→ Exercise aim: Only the lines from the beginning of the data below through the line containing "Jinko Solar Holdings Co. Pty Ltd inverters" belong in the response, each copied exactly.

(Dataset records)
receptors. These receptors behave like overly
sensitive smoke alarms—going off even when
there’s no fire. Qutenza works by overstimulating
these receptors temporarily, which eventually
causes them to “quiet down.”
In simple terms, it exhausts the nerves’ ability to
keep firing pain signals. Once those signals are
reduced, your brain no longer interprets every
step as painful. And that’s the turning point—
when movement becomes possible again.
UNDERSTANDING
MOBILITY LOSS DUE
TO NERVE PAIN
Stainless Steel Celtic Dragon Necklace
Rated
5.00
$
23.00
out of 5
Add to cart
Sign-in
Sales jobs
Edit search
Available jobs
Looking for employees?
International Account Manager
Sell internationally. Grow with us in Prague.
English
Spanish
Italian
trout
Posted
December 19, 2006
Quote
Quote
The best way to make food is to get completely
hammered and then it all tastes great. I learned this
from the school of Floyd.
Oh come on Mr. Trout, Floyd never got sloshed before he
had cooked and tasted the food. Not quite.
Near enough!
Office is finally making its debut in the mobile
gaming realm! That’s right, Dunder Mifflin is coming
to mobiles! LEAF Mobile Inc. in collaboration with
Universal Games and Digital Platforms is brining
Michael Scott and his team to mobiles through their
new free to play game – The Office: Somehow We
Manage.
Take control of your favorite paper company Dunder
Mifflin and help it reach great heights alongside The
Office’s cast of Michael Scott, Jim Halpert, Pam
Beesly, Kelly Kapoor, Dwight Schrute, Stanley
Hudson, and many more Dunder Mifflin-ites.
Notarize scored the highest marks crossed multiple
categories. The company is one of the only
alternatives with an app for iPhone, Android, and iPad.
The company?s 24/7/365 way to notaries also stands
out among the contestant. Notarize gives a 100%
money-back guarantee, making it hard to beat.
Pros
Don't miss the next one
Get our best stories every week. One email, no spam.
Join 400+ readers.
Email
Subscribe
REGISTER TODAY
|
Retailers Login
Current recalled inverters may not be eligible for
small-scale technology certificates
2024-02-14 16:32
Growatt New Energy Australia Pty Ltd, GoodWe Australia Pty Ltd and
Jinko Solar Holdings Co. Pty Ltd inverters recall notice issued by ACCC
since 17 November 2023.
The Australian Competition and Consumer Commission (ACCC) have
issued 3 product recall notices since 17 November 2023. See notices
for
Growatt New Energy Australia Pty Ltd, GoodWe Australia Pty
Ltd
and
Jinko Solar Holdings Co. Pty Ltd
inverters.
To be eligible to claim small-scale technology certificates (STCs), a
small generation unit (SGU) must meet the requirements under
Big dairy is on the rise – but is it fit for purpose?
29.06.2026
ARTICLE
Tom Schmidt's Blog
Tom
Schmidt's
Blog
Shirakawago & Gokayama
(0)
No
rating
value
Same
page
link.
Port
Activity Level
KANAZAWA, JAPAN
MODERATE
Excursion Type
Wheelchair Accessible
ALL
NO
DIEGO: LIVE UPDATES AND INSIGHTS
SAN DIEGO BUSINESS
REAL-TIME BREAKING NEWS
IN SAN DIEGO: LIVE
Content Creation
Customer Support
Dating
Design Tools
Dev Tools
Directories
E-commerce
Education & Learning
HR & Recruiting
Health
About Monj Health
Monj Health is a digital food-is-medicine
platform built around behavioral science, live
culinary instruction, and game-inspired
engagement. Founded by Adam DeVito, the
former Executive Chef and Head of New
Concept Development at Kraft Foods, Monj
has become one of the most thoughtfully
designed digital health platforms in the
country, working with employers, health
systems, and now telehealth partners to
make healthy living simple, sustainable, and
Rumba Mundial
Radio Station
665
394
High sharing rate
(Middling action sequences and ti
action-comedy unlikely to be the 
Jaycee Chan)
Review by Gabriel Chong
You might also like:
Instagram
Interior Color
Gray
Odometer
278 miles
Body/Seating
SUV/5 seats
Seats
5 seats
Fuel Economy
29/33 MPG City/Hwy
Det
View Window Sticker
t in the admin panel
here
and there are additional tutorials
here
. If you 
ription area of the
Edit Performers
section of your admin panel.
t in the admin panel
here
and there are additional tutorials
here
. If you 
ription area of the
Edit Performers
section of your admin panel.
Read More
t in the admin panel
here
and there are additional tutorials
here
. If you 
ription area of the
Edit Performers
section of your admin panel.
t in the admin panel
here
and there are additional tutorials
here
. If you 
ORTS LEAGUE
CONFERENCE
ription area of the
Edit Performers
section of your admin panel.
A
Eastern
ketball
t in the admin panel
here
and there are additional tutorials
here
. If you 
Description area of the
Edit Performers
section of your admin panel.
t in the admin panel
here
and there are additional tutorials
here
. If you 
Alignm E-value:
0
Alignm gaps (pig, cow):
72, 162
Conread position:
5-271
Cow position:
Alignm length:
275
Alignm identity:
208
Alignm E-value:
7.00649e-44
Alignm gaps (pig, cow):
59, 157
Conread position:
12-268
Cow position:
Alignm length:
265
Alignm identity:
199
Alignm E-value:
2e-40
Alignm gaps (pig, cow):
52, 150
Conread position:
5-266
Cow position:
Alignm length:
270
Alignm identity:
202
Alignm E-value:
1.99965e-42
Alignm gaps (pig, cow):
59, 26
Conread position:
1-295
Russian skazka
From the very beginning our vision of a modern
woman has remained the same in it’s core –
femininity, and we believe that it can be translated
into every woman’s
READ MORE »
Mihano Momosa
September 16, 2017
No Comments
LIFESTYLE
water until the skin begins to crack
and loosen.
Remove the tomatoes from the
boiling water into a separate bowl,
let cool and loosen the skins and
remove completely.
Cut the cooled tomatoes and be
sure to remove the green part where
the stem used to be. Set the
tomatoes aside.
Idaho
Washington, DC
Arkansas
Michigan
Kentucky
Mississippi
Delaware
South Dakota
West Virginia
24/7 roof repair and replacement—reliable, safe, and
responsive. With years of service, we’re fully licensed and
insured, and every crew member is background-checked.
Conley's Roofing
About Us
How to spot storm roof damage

→ Solved problem:
receptors. These receptors behave like overly
sensitive smoke alarms—going off even when
there’s no fire. Qutenza works by overstimulating
these receptors temporarily, which eventually
causes them to “quiet down.”
In simple terms, it exhausts the nerves’ ability to
keep firing pain signals. Once those signals are
reduced, your brain no longer interprets every
step as painful. And that’s the turning point—
when movement becomes possible again.
UNDERSTANDING
MOBILITY LOSS DUE
TO NERVE PAIN
Stainless Steel Celtic Dragon Necklace
Rated
5.00
$
23.00
out of 5
Add to cart
Sign-in
Sales jobs
Edit search
Available jobs
Looking for employees?
International Account Manager
Sell internationally. Grow with us in Prague.
English
Spanish
Italian
trout
Posted
December 19, 2006
Quote
Quote
The best way to make food is to get completely
hammered and then it all tastes great. I learned this
from the school of Floyd.
Oh come on Mr. Trout, Floyd never got sloshed before he
had cooked and tasted the food. Not quite.
Near enough!
Office is finally making its debut in the mobile
gaming realm! That’s right, Dunder Mifflin is coming
to mobiles! LEAF Mobile Inc. in collaboration with
Universal Games and Digital Platforms is brining
Michael Scott and his team to mobiles through their
new free to play game – The Office: Somehow We
Manage.
Take control of your favorite paper company Dunder
Mifflin and help it reach great heights alongside The
Office’s cast of Michael Scott, Jim Halpert, Pam
Beesly, Kelly Kapoor, Dwight Schrute, Stanley
Hudson, and many more Dunder Mifflin-ites.
Notarize scored the highest marks crossed multiple
categories. The company is one of the only
alternatives with an app for iPhone, Android, and iPad.
The company?s 24/7/365 way to notaries also stands
out among the contestant. Notarize gives a 100%
money-back guarantee, making it hard to beat.
Pros
Don't miss the next one
Get our best stories every week. One email, no spam.
Join 400+ readers.
Email
Subscribe
REGISTER TODAY
|
Retailers Login
Current recalled inverters may not be eligible for
small-scale technology certificates
2024-02-14 16:32
Growatt New Energy Australia Pty Ltd, GoodWe Australia Pty Ltd and
Jinko Solar Holdings Co. Pty Ltd inverters recall notice issued by ACCC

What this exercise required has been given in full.